● **PROBLEM STATEMENT**: Exact reproduction is required for the lines below starting at the line with "Обложка для" and ending at the line with "قصيرة الاجل الصادر", both included. No other lines, and no pictures.

Data records
◇ ◇ ◇ ◇ ◇

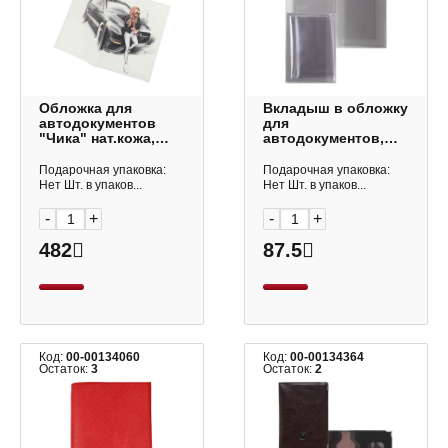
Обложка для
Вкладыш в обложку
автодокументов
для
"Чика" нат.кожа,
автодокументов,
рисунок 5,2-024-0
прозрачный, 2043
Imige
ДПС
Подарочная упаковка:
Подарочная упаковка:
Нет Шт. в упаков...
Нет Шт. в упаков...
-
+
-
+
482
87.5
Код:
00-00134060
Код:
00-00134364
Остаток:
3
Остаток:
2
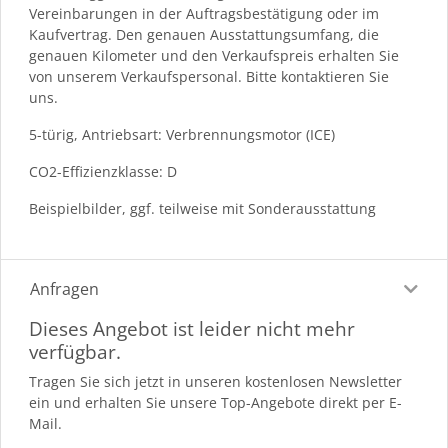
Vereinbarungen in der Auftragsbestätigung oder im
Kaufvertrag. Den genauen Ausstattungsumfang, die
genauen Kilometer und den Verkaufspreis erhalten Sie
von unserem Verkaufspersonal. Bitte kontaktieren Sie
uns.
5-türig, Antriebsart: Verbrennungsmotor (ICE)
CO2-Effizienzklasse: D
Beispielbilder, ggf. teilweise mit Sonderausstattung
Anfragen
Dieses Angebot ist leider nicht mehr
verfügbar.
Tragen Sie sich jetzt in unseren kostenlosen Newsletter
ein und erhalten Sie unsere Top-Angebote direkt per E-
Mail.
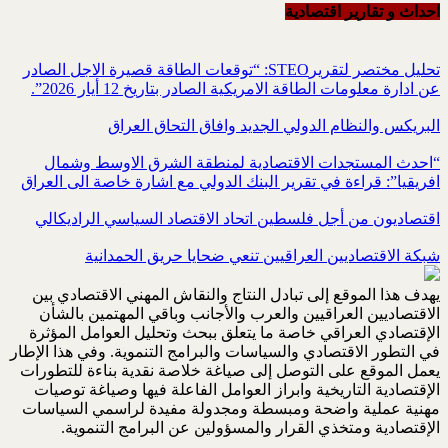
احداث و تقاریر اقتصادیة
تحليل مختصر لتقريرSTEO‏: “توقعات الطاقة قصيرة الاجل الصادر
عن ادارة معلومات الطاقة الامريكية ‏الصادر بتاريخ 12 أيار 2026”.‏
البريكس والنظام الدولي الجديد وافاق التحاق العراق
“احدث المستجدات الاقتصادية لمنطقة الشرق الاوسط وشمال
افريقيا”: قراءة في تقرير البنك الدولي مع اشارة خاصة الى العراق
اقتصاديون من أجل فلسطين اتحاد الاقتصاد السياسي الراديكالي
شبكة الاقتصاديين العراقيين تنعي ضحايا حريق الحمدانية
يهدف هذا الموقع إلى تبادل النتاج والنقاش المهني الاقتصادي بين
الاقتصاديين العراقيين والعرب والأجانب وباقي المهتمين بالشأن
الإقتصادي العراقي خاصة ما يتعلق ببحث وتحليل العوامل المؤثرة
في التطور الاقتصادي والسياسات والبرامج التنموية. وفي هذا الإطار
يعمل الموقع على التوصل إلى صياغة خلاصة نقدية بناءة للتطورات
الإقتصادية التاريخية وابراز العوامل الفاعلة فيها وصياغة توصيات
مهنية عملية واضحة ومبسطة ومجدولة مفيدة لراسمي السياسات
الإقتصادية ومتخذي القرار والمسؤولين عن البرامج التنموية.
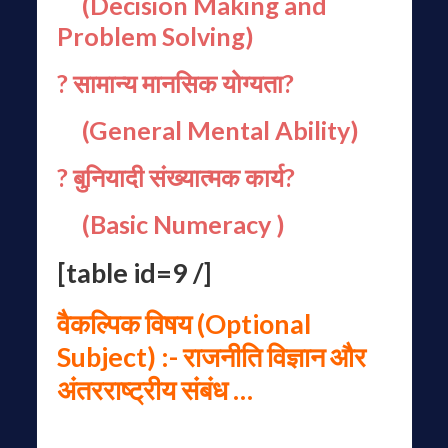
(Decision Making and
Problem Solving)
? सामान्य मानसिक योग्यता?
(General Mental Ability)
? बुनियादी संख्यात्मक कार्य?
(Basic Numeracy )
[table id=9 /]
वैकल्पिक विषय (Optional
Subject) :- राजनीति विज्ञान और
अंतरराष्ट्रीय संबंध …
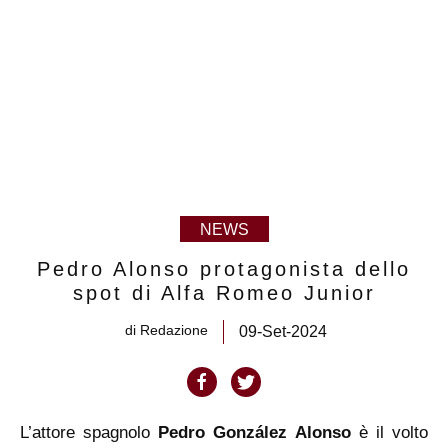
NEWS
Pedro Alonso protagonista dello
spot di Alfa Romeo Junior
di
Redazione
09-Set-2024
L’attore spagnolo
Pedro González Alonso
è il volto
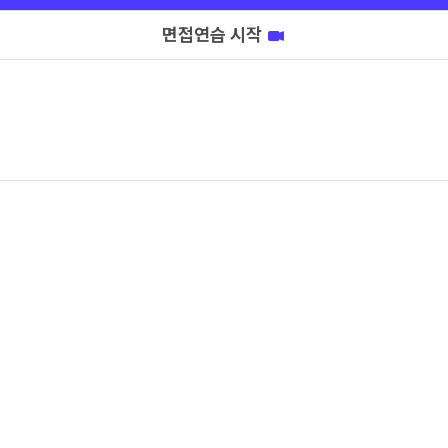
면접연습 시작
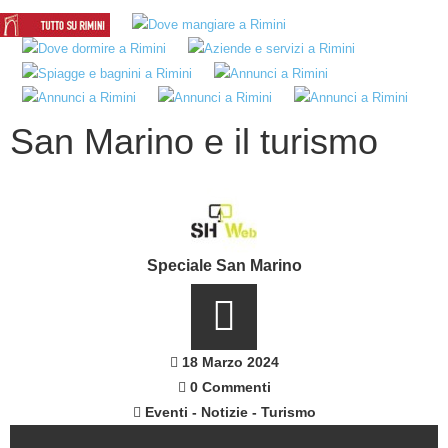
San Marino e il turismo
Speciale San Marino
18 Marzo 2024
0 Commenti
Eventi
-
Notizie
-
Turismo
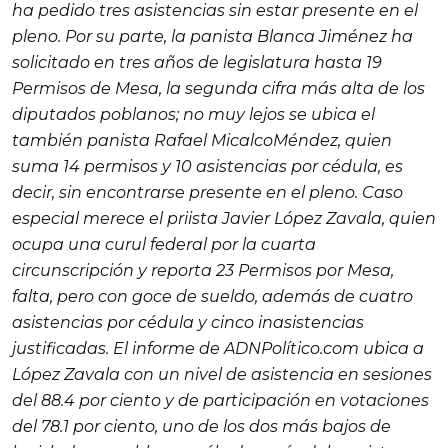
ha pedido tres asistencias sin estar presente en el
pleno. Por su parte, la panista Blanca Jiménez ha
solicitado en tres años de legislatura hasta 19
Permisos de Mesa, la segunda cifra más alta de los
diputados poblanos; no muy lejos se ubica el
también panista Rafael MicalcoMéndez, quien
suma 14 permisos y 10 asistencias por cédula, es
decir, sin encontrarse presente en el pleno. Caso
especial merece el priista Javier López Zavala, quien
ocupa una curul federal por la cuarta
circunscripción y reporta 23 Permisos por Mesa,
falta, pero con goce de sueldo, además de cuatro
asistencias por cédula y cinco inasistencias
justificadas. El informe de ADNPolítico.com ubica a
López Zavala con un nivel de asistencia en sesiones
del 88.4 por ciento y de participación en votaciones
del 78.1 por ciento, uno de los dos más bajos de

◇ ◇ ◇ ◇ ◇

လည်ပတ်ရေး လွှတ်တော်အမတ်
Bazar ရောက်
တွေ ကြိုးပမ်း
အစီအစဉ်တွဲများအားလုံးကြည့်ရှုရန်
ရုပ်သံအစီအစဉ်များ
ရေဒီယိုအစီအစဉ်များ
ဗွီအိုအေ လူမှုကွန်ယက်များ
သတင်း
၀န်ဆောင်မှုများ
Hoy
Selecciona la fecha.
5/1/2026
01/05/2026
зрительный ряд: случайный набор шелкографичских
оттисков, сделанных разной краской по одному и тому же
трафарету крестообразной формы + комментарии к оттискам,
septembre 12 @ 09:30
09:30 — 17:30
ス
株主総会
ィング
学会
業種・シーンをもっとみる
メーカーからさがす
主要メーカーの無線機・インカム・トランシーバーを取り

◇ ◇ ◇ ◇ ◇

● **EXERCISE SOLUTION**:
Обложка для
Вкладыш в обложку
автодокументов
для
"Чика" нат.кожа,
автодокументов,
рисунок 5,2-024-0
прозрачный, 2043
Imige
ДПС
Подарочная упаковка:
Подарочная упаковка:
Нет Шт. в упаков...
Нет Шт. в упаков...
-
+
-
+
482
87.5
Код:
00-00134060
Код:
00-00134364
Остаток:
3
Остаток:
2
Vereinbarungen in der Auftragsbestätigung oder im
Kaufvertrag. Den genauen Ausstattungsumfang, die
genauen Kilometer und den Verkaufspreis erhalten Sie
von unserem Verkaufspersonal. Bitte kontaktieren Sie
uns.
5-türig, Antriebsart: Verbrennungsmotor (ICE)
CO2-Effizienzklasse: D
Beispielbilder, ggf. teilweise mit Sonderausstattung
Anfragen
Dieses Angebot ist leider nicht mehr
verfügbar.
Tragen Sie sich jetzt in unseren kostenlosen Newsletter
ein und erhalten Sie unsere Top-Angebote direkt per E-
Mail.
احداث و تقاریر اقتصادیة
تحليل مختصر لتقريرSTEO‏: “توقعات الطاقة قصيرة الاجل الصادر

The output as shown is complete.